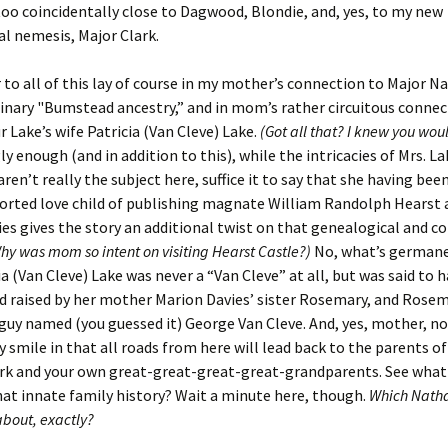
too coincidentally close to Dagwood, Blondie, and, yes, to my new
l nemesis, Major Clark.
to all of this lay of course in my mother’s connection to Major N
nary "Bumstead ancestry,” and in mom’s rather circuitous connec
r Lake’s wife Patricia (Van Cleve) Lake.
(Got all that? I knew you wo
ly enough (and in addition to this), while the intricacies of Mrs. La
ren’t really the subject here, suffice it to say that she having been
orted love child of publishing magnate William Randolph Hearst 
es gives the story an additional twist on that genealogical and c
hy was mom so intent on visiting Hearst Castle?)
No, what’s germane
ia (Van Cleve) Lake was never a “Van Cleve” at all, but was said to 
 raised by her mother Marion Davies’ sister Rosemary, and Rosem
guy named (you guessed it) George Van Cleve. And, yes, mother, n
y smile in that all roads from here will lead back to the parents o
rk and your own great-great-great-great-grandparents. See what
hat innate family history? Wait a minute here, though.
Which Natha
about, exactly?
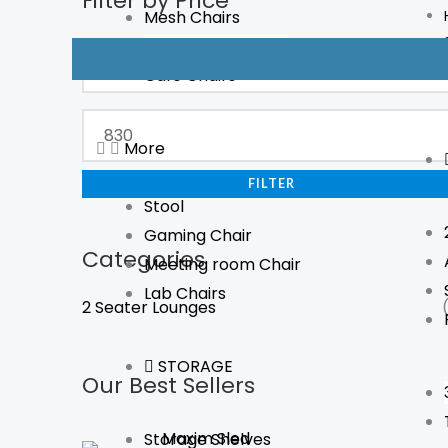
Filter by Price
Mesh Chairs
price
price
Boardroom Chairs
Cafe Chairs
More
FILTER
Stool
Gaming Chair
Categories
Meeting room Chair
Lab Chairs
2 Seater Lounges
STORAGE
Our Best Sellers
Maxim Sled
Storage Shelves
+++
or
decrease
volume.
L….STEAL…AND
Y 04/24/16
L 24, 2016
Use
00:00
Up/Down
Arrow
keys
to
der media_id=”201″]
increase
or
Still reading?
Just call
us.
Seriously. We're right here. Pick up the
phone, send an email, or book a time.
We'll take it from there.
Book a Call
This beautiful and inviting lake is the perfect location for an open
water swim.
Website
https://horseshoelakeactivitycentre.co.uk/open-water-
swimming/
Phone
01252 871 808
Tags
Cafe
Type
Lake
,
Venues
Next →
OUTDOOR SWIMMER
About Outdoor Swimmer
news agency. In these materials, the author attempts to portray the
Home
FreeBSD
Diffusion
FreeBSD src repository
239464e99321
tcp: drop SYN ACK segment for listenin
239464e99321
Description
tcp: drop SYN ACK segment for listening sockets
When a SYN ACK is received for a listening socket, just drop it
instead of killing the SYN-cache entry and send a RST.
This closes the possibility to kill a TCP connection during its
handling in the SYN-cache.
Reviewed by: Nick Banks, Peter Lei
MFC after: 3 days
+++
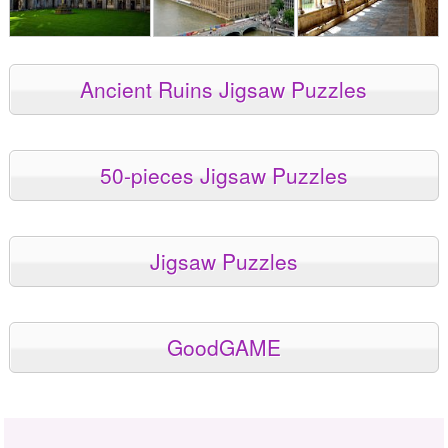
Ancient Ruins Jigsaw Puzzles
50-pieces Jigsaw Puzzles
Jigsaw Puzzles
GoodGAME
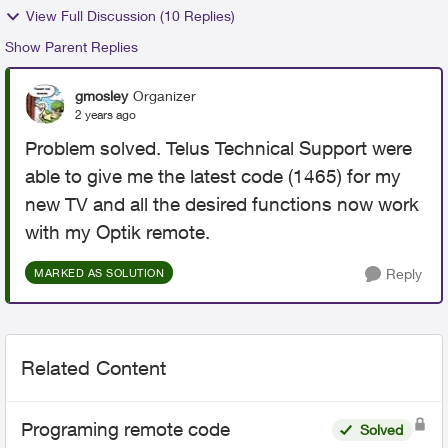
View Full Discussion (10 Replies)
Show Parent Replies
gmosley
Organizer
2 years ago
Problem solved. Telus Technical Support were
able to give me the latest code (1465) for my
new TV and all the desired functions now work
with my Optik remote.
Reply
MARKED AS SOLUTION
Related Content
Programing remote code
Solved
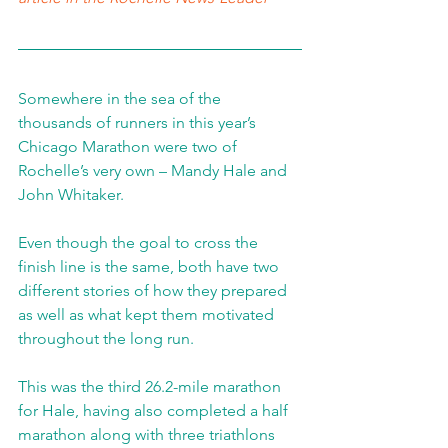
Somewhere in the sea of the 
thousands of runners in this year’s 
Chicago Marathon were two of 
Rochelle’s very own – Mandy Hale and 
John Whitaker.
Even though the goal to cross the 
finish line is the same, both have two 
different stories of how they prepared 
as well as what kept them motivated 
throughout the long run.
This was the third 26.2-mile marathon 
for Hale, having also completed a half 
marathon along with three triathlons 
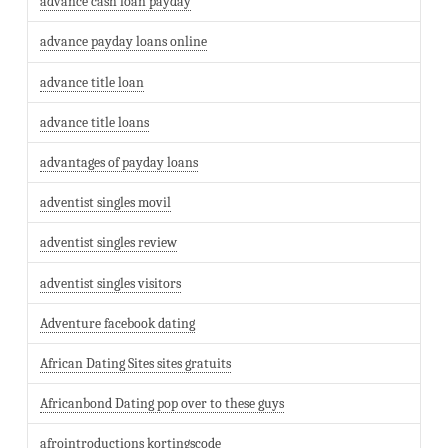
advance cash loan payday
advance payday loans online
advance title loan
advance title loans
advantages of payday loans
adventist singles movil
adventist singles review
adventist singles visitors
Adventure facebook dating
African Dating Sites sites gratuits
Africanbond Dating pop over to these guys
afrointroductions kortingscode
+++
List each line of the entries that holds the string "Hearst".

**Result**:
orted love child of publishing magnate William Randolph Hearst 
hy was mom so intent on visiting Hearst Castle?)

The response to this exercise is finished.